→ **What the exercise asks**:
Set down the data below word for word, and leave the images aside.

START Source information

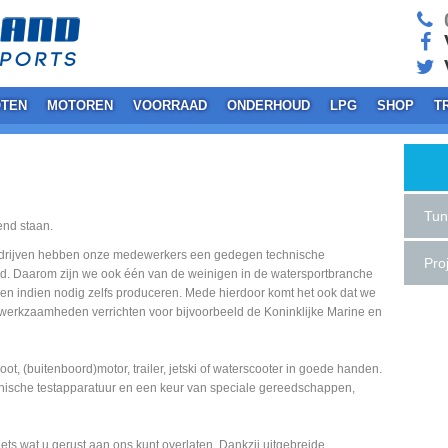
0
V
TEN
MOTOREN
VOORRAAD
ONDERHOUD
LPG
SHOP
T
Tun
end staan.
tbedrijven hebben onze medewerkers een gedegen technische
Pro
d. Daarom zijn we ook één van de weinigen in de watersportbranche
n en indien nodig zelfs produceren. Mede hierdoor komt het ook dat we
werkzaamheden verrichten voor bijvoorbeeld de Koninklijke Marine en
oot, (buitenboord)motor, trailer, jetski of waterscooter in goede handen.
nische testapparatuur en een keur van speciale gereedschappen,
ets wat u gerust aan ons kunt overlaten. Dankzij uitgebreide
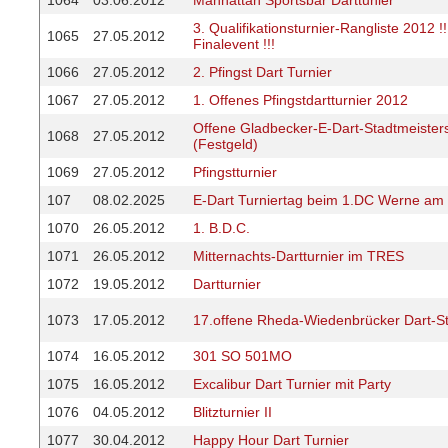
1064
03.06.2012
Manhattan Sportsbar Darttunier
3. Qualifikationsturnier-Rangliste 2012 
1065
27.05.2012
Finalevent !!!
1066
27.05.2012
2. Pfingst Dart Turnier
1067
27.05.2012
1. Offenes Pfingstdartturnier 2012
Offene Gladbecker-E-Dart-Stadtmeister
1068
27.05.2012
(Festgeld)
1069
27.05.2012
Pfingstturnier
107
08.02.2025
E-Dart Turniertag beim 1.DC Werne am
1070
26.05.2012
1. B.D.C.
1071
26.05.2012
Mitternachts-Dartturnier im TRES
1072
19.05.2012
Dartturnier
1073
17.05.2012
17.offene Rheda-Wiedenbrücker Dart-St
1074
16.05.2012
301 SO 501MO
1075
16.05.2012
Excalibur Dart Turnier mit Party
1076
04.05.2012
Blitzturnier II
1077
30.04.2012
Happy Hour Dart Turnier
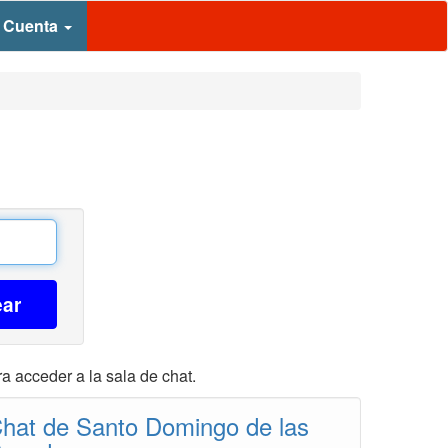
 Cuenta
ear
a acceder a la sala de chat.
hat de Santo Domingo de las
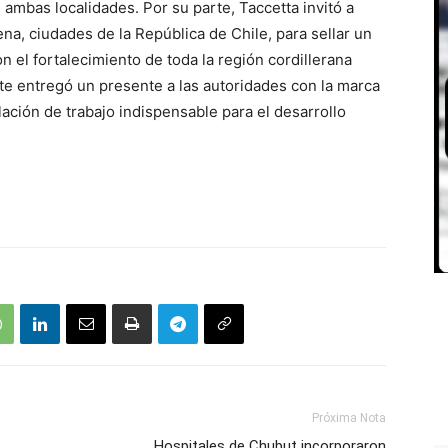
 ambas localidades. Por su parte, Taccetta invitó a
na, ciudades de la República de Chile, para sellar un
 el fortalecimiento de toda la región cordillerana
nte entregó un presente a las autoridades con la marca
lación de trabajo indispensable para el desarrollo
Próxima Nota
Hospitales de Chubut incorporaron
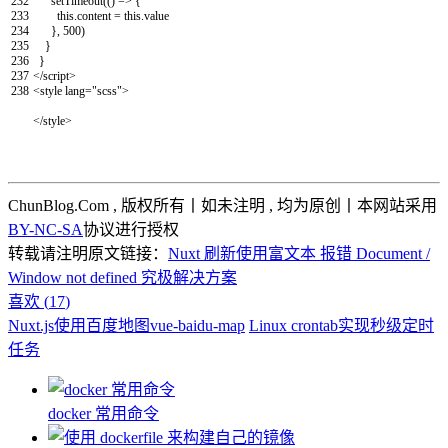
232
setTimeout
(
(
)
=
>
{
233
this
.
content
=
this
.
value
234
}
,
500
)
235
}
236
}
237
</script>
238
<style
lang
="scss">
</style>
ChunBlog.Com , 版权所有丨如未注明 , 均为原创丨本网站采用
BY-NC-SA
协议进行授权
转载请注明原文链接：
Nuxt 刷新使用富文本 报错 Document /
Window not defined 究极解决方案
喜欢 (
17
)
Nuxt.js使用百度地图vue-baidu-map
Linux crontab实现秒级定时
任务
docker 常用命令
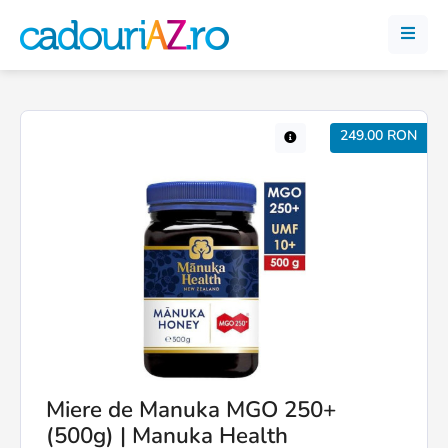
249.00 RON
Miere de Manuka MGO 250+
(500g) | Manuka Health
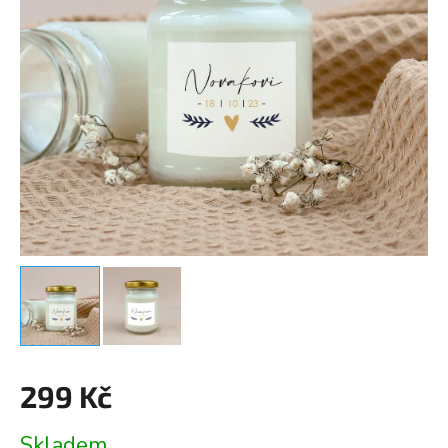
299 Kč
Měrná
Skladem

END Source information

→ **Response to the exercise**:
0
V
TEN
MOTOREN
VOORRAAD
ONDERHOUD
LPG
SHOP
T
Tun
end staan.
tbedrijven hebben onze medewerkers een gedegen technische
Pro
d. Daarom zijn we ook één van de weinigen in de watersportbranche
n en indien nodig zelfs produceren. Mede hierdoor komt het ook dat we
werkzaamheden verrichten voor bijvoorbeeld de Koninklijke Marine en
oot, (buitenboord)motor, trailer, jetski of waterscooter in goede handen.
nische testapparatuur en een keur van speciale gereedschappen,
ets wat u gerust aan ons kunt overlaten. Dankzij uitgebreide
1064
03.06.2012
Manhattan Sportsbar Darttunier
3. Qualifikationsturnier-Rangliste 2012 
1065
27.05.2012
Finalevent !!!
1066
27.05.2012
2. Pfingst Dart Turnier
1067
27.05.2012
1. Offenes Pfingstdartturnier 2012
Offene Gladbecker-E-Dart-Stadtmeister
1068
27.05.2012
(Festgeld)
1069
27.05.2012
Pfingstturnier
107
08.02.2025
E-Dart Turniertag beim 1.DC Werne am
1070
26.05.2012
1. B.D.C.
1071
26.05.2012
Mitternachts-Dartturnier im TRES
1072
19.05.2012
Dartturnier
1073
17.05.2012
17.offene Rheda-Wiedenbrücker Dart-St
1074
16.05.2012
301 SO 501MO
1075
16.05.2012
Excalibur Dart Turnier mit Party
1076
04.05.2012
Blitzturnier II
1077
30.04.2012
Happy Hour Dart Turnier
 Cuenta
ear
a acceder a la sala de chat.
hat de Santo Domingo de las
 ambas localidades. Por su parte, Taccetta invitó a
na, ciudades de la República de Chile, para sellar un
 el fortalecimiento de toda la región cordillerana
nte entregó un presente a las autoridades con la marca
lación de trabajo indispensable para el desarrollo
Próxima Nota
Hospitales de Chubut incorporaron
232
setTimeout
(
(
)
=
>
{
233
this
.
content
=
this
.
value
234
}
,
500
)
235
}
236
}
237
</script>
238
<style
lang
="scss">
</style>
ChunBlog.Com , 版权所有丨如未注明 , 均为原创丨本网站采用
BY-NC-SA
协议进行授权
转载请注明原文链接：
Nuxt 刷新使用富文本 报错 Document /
Window not defined 究极解决方案
喜欢 (
17
)
Nuxt.js使用百度地图vue-baidu-map
Linux crontab实现秒级定时
任务
docker 常用命令
249.00 RON
Miere de Manuka MGO 250+
(500g) | Manuka Health
299 Kč
Měrná
Skladem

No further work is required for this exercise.